─── Data shown ───
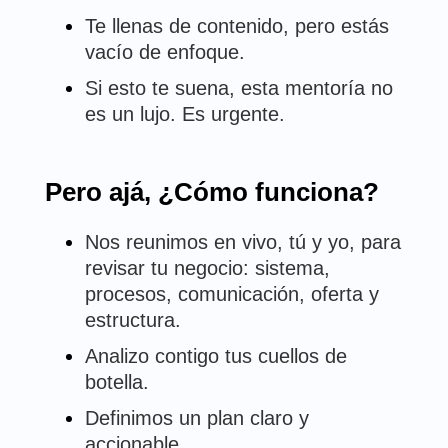
Te llenas de contenido, pero estás
vacío de enfoque.
Si esto te suena, esta mentoría no
es un lujo. Es urgente.
Pero ajá, ¿Cómo funciona?
Nos reunimos en vivo, tú y yo, para
revisar tu negocio: sistema,
procesos, comunicación, oferta y
estructura.
Analizo contigo tus cuellos de
botella.
Definimos un plan claro y
accionable.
───
• [Try it]: Quote the listing above in full, except for the pictures.

• [Result]:
Te llenas de contenido, pero estás
vacío de enfoque.
Si esto te suena, esta mentoría no
es un lujo. Es urgente.
Pero ajá, ¿Cómo funciona?
Nos reunimos en vivo, tú y yo, para
revisar tu negocio: sistema,
procesos, comunicación, oferta y
estructura.
Analizo contigo tus cuellos de
botella.
Definimos un plan claro y
accionable.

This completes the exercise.